Once I knew she was asleep, I got out of bed and pulled my jeans and shirt back on. I never slept naked or in pyjamas or any other crap like that. You had to be ready to go at all times, you couldn't waste time. When you needed to go, you needed to go. On good nights I would take my socks off, but my gun would always be in my nightstand.
Fight or flight.
I flipped on the light switch and grabbed a beer out of the fridge.

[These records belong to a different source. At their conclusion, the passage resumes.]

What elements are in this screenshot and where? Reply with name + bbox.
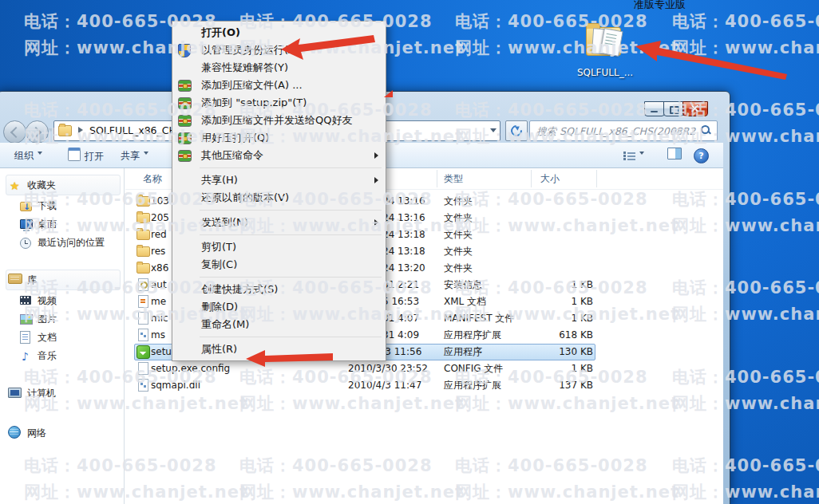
dll-icon	[138, 329, 148, 341]
back-arrow-icon	[10, 127, 22, 138]
magnifier-icon	[701, 125, 710, 135]
sidebar-item-label: 图片	[38, 313, 57, 325]
sidebar-item-文档[interactable]: 文档	[0, 329, 124, 347]
preview-pane-button[interactable]	[667, 148, 682, 163]
minimize-button[interactable]	[644, 101, 665, 116]
organize-button[interactable]: 组织	[14, 148, 42, 163]
sidebar-item-label: 音乐	[38, 350, 57, 361]
file-type: 应用程序扩展	[444, 377, 501, 394]
menu-item[interactable]: 发送到(N)	[172, 214, 386, 231]
menu-item-label: 还原以前的版本(V)	[201, 191, 289, 203]
sidebar-item-label: 文档	[38, 332, 57, 343]
views-button[interactable]	[623, 148, 644, 163]
menu-item-label: 添加到 "setup.zip"(T)	[201, 96, 307, 108]
search-box[interactable]	[529, 120, 718, 141]
table-row[interactable]: setup.exe.config2010/3/30 23:52CONFIG 文件…	[125, 360, 723, 377]
help-icon: ?	[694, 148, 709, 163]
sidebar-item-视频[interactable]: 视频	[0, 292, 124, 310]
haozip-icon	[178, 97, 192, 109]
sidebar-item-最近访问的位置[interactable]: 最近访问的位置	[0, 234, 124, 252]
desktop-icon	[20, 219, 33, 229]
file-name: aut	[151, 277, 167, 293]
dropdown-arrow-icon	[38, 152, 42, 157]
library-icon	[8, 274, 22, 284]
context-menu: 打开(O)以管理员身份运行(A)兼容性疑难解答(Y)添加到压缩文件(A) ...…	[172, 21, 386, 361]
sidebar-item-label: 网络	[27, 427, 46, 439]
back-button[interactable]	[3, 120, 26, 144]
breadcrumb-arrow-icon[interactable]	[78, 127, 83, 133]
sidebar-item-下载[interactable]: 下载	[0, 197, 124, 215]
menu-item-label: 创建快捷方式(S)	[201, 283, 278, 295]
sidebar-item-计算机[interactable]: 计算机	[6, 383, 121, 404]
maximize-button[interactable]	[663, 101, 684, 116]
breadcrumb-path[interactable]: SQLFULL_x86_CHS	[89, 124, 183, 136]
file-name: sqmapi.dll	[151, 377, 200, 394]
menu-item-label: 打开(O)	[201, 26, 240, 38]
menu-item[interactable]: 重命名(M)	[172, 316, 386, 333]
sidebar-item-音乐[interactable]: 音乐	[0, 347, 124, 365]
menu-separator	[200, 234, 382, 235]
table-row[interactable]: sqmapi.dll2010/4/3 11:47应用程序扩展137 KB	[125, 377, 723, 394]
open-button[interactable]: 打开	[68, 148, 104, 163]
file-date: 24 13:16	[382, 193, 425, 210]
file-size: 1 KB	[508, 310, 593, 327]
refresh-button[interactable]	[505, 120, 528, 141]
menu-item[interactable]: 兼容性疑难解答(Y)	[172, 59, 386, 77]
file-date: 5 16:53	[382, 293, 419, 310]
submenu-arrow-icon	[374, 177, 378, 183]
menu-item-label: 用好压打开(Q)	[201, 132, 269, 144]
computer-icon	[8, 388, 22, 398]
search-input[interactable]	[535, 122, 698, 140]
menu-item[interactable]: 剪切(T)	[172, 238, 386, 256]
file-date: 2010/3/30 23:52	[348, 360, 428, 377]
setupinfo-icon	[138, 278, 148, 291]
menu-item-label: 剪切(T)	[201, 241, 236, 253]
menu-item[interactable]: 添加到压缩文件并发送给QQ好友	[172, 112, 386, 129]
menu-separator	[200, 210, 382, 211]
sidebar-item-收藏夹[interactable]: 收藏夹	[6, 175, 121, 195]
menu-item[interactable]: 用好压打开(Q)	[172, 129, 386, 147]
desktop-folder-sqlfull[interactable]: SQLFULL_...	[576, 22, 634, 85]
menu-item[interactable]: 删除(D)	[172, 298, 386, 316]
menu-item[interactable]: 创建快捷方式(S)	[172, 281, 386, 298]
menu-item-label: 以管理员身份运行(A)	[201, 44, 299, 56]
file-type: XML 文档	[444, 293, 486, 310]
column-separator	[531, 170, 532, 187]
sidebar-item-库[interactable]: 库	[6, 270, 121, 290]
menu-item[interactable]: 还原以前的版本(V)	[172, 189, 386, 207]
minimize-icon	[651, 111, 658, 112]
menu-item[interactable]: 添加到 "setup.zip"(T)	[172, 94, 386, 112]
menu-item[interactable]: 共享(H)	[172, 171, 386, 189]
menu-item[interactable]: 打开(O)	[172, 24, 386, 41]
sidebar-item-网络[interactable]: 网络	[6, 423, 121, 443]
file-date: 31 4:07	[382, 310, 419, 327]
menu-item[interactable]: 属性(R)	[172, 341, 386, 358]
file-date: 24 13:18	[382, 226, 425, 243]
column-header-size[interactable]: 大小	[540, 172, 560, 186]
sidebar-item-桌面[interactable]: 桌面	[0, 215, 124, 234]
menu-item[interactable]: 其他压缩命令	[172, 147, 386, 164]
file-name: res	[151, 243, 165, 260]
help-button[interactable]: ?	[694, 148, 709, 163]
file-type: 文件夹	[444, 243, 473, 260]
sidebar-item-图片[interactable]: 图片	[0, 310, 124, 329]
menu-item[interactable]: 添加到压缩文件(A) ...	[172, 77, 386, 94]
file-type: 文件夹	[444, 193, 473, 210]
forward-button[interactable]	[26, 120, 49, 144]
file-date: 31 4:09	[382, 327, 419, 344]
column-header-type[interactable]: 类型	[444, 172, 463, 186]
download-icon	[20, 202, 32, 211]
file-type: 文件夹	[444, 226, 473, 243]
sidebar-gap	[0, 365, 124, 383]
menu-item[interactable]: 以管理员身份运行(A)	[172, 41, 386, 59]
share-button[interactable]: 共享	[121, 148, 148, 163]
file-size: 618 KB	[508, 327, 593, 344]
folder-icon	[136, 196, 150, 207]
file-size: 1 KB	[508, 293, 593, 310]
address-dropdown-icon[interactable]	[490, 128, 497, 136]
close-button[interactable]	[682, 101, 708, 116]
column-header-name[interactable]: 名称	[143, 172, 162, 186]
red-arrow-desktop-folder	[635, 41, 787, 80]
menu-item[interactable]: 复制(C)	[172, 256, 386, 274]
haozip-icon	[178, 150, 192, 162]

The light terrified me, almost as much as the darkness did. At least in the light you could see when someone was coming at you. In the darkness, there was ambush. I sat down on the couch and wrapped my hand around the beer bottle without taking a sip.
I didn't sleep. I had already told her that I didn't sleep. It wasn't because I wasn't tired. It wasn't even because I was scared of being killed in my sleep. It was a matter of self preservation. I was tired, but my body wouldn't let me sleep. Because when I sleep, I dream. And when I dream, it's the same nightmares. I don't care about the fear of dying, or the memories of violence. No, that wasn't the problem. It was the faces and the smells and the sounds. The ones that were with me all day anyways, but the ones that I absolutely had no way of escaping when I was sleeping. Awake, I was in control. At least a bit. Sleeping, I had no control whatsoever.

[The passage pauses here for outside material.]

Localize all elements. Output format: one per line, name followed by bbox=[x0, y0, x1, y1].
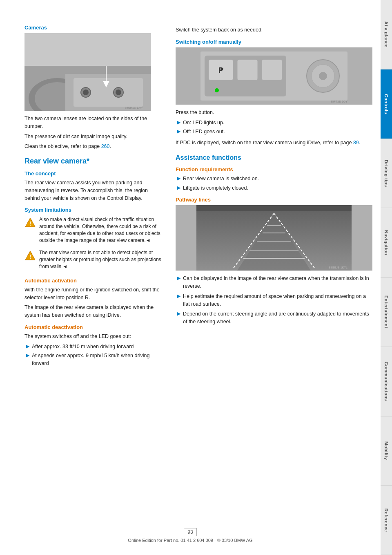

In the bed, I heard Lulu stir. I considered just leaving, but it didn't seem right. None of it seemed right. She needed to understand how bad I was for her, how broken I was. It wasn't that I didn't like her, didn't care for her. It was the opposite. I did, and therefore she needed to be protected from me.
I had joined the army to help pay for med school, but I liked the feeling it gave me when I first enlisted. I felt like I was doing the right thing for the first time in my life. When girls heard army, they heard other things. Honour. Pension. Money. Bravery. It gave me discipline for the first time in my life. I was actually under the impression that I was doing something right with my life. And then I was deployed to Iraq. The details, the names and numbers, none of that really matters to me. It's moments, moments that could have been moments from any given day. It's the little things that haunt me.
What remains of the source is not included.